Tuesday, January 11, 2011

AKG as in Arginine Alpha-Ketoglutarate for GI Health

For many of us, our gut is like our feet. We ignore it as long as it appears to be working properly. I think, I do not have to tell you that this is a mistake. Just like you cannot run without healthy feed, you cannot digest and use all the good food and supplements you consume without a healthy gut. This is why you should be interested in the findings of a recent review by scientists from the Hubei key Laboratory of Animal Nutrition and Feed Science in Wuhan 430023, China (Hou. 2011).

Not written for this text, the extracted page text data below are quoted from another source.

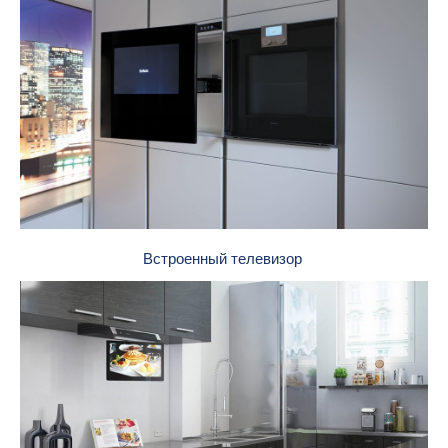
Встроенный телевизор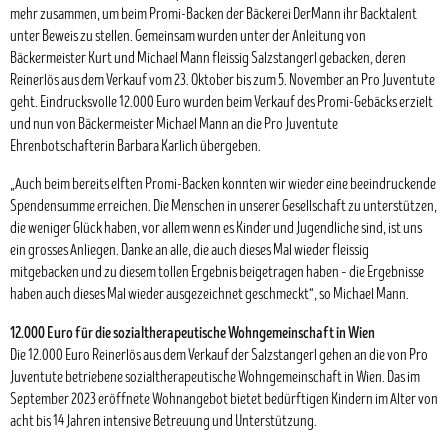
mehr zusammen, um beim Promi-Backen der Bäckerei DerMann ihr Backtalent
unter Beweis zu stellen. Gemeinsam wurden unter der Anleitung von
Bäckermeister Kurt und Michael Mann fleissig Salzstangerl gebacken, deren
Reinerlös aus dem Verkauf vom 23. Oktober bis zum 5. November an Pro Juventute
geht. Eindrucksvolle 12.000 Euro wurden beim Verkauf des Promi-Gebäcks erzielt
und nun von Bäckermeister Michael Mann an die Pro Juventute
Ehrenbotschafterin Barbara Karlich übergeben.
„Auch beim bereits elften Promi-Backen konnten wir wieder eine beeindruckende
Spendensumme erreichen. Die Menschen in unserer Gesellschaft zu unterstützen,
die weniger Glück haben, vor allem wenn es Kinder und Jugendliche sind, ist uns
ein grosses Anliegen. Danke an alle, die auch dieses Mal wieder fleissig
mitgebacken und zu diesem tollen Ergebnis beigetragen haben – die Ergebnisse
haben auch dieses Mal wieder ausgezeichnet geschmeckt“, so Michael Mann.
12.000 Euro für die sozialtherapeutische Wohngemeinschaft in Wien
Die 12.000 Euro Reinerlös aus dem Verkauf der Salzstangerl gehen an die von Pro
Juventute betriebene sozialtherapeutische Wohngemeinschaft in Wien. Das im
September 2023 eröffnete Wohnangebot bietet bedürftigen Kindern im Alter von
acht bis 14 Jahren intensive Betreuung und Unterstützung.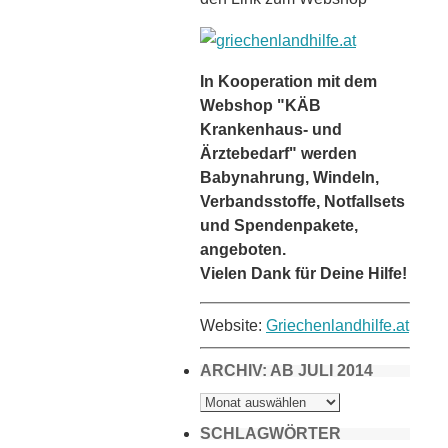
In Kooperation mit dem
Webshop "KÄB
Krankenhaus- und
Ärztebedarf" werden
Babynahrung, Windeln,
Verbandsstoffe, Notfallsets
und Spendenpakete,
angeboten.
Vielen Dank für Deine Hilfe!
Website:
Griechenlandhilfe.at
ARCHIV: AB JULI 2014
ARCHIV:
AB
JULI
2014
SCHLAGWÖRTER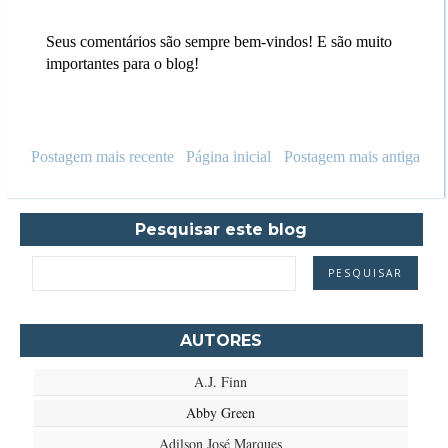
Seus comentários são sempre bem-vindos! E são muito
importantes para o blog!
Postagem mais recente
Página inicial
Postagem mais antiga
Pesquisar este blog
AUTORES
A.J. Finn
Abby Green
Adilson José Marques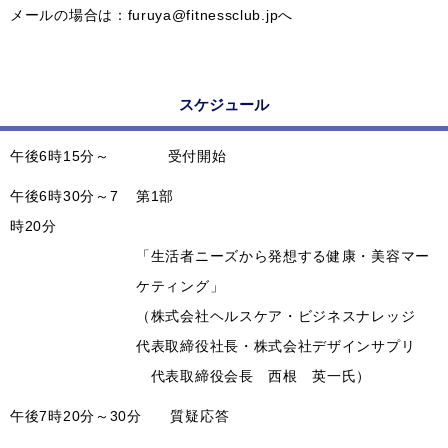
メールの場合は：furuya@fitnessclub.jpへ
スケジュール
午後6時15分～
受付開始
午後6時30分～7
第1部
時20分
「生活者ニーズから発想する健康・美容マー
ケティング」
（株式会社ヘルスケア・ビジネスナレッジ
代表取締役社長・株式会社デザインサプリ
代表取締役会長 西根 英一氏）
午後7時20分～30分
質疑応答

The scientists evaluation of related studies lead them to conclude that the conversion of Alpha-ketoglutarate (AKG), which is an intermediate of the Krebs cycle and bridges amino acid metabolism with glucose oxidation, into glutamate in the gastrointestinal tract of humans and animals is of particular interest in view of overall gastric functioning, "including regulation of cell function, neurotransmission, and gastric emptying".
Translating the basic research into practice, results of recent studies indicate that dietary supplementation with AKG alleviates oxidative stress and injury in intestinal mucosal cells, while improving intestinal mucosal integrity and absorption of nutrients in endotoxin-challenged pigs.
If you do not find that exciting, you might be interested in AKG's effect on mTOR-signaling (largely regarded as one of the fundamental triggers of protein synthesis and "muscle growth"):
The beneficial effects of AKG are associated with increased activation of the mTOR signaling pathway and net protein synthesis.
So, in view of the disappointing news on the inability of Arginine-AKG to raise nitric oxide levels, it may come as a surprise that it may have a distinct value far apart from muscle pumps and popping veins.